Additionally, opportunities pursuant to net lease, sale-leaseback and build-to-suit real estate development and re-development throughout the United States. Our priority is identifying opportunities that will provide steady returns over time, even as market conditions and macro-economic factors vary. Preference has been Healthcare, Data Centers, Retail, Industrial, Municipal/GSA Lease with a minimum term of 10 years in the form of NNN, NN, and Modified Gross Leases with an Investment Grade of B or greater as well as unrated credits.
Commercial Lots and Pad Sites
Commercial pad site development, ground leases, under-utilized, or pad sites that are currently dark. Ideally located at hard corners with intersected lights with traffic counts of 15,000 – 20,000 vehicles daily. These sites can be acquired and re-entitled for single-tenant, net-leased development in major and secondary MSAs.

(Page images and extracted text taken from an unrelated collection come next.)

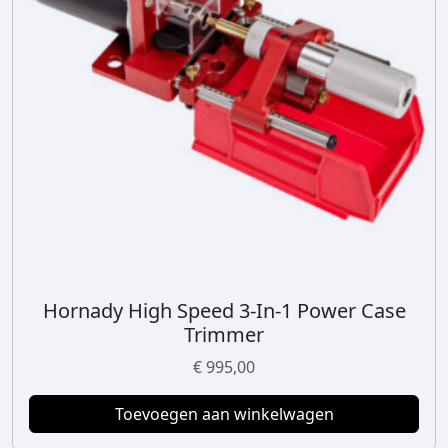
Hornady High Speed 3-In-1 Power Case
Trimmer
€
995,00
Toevoegen aan winkelwagen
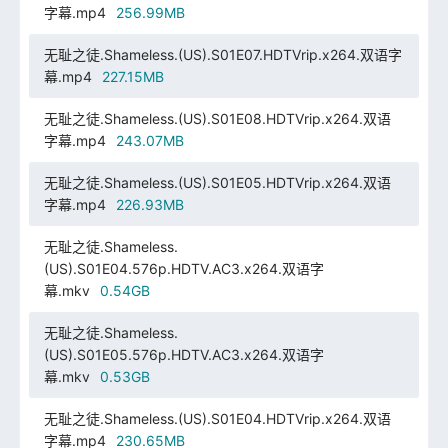
字幕.mp4
256.99MB
无耻之徒.Shameless.(US).S01E07.HDTVrip.x264.双语字
幕.mp4
227.15MB
无耻之徒.Shameless.(US).S01E08.HDTVrip.x264.双语
字幕.mp4
243.07MB
无耻之徒.Shameless.(US).S01E05.HDTVrip.x264.双语
字幕.mp4
226.93MB
无耻之徒.Shameless.
(US).S01E04.576p.HDTV.AC3.x264.双语字
幕.mkv
0.54GB
无耻之徒.Shameless.
(US).S01E05.576p.HDTV.AC3.x264.双语字
幕.mkv
0.53GB
无耻之徒.Shameless.(US).S01E04.HDTVrip.x264.双语
字幕.mp4
230.65MB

Strong emphasis on creating build-to-suit programmatic relationships with national, investment-grade tenants.
Our preferred tenants include Chick-fil-A, Jersey Mikes, Raising Cane’s Chicken, Wingstop, Marco’s Pizza, Bridgestone/Firestone, Starbucks, PetSmart, Dollar General, AutoZone, and DaVita Dialysis.
Real Estate Assets with Re-Purpose Opportunities
There are many opportunities within our disruptive society to link commercial real estate, sustainable impact, and infrastructure. Look closely at old properties that nobody wants, including brownfield opportunities that can be re-purposed. These include industrial assets, warehouses, old malls, and big-box retail. The buildings will range from 50,000 to 250,000 square feet in size with 25 – 50 foot ceilings.
Growth-Stage Lower Middle Market Companies
Focus on growth equity, buyout, rollup, and debt investments in manufacturing companies, logistics, distribution, business services, banking/financial services, and healthcare. Pursue control transactions to provide liquidity to shareholders, financing for management buyouts, and capital for growth. Will control the business development, banking, and legal relationships while providing support to the budget and strategic planning.
These companies are reasonably-valued, profitable, smaller businesses – those with revenues of between $5 and $50 million and EBITDA from $1 million to $5 million.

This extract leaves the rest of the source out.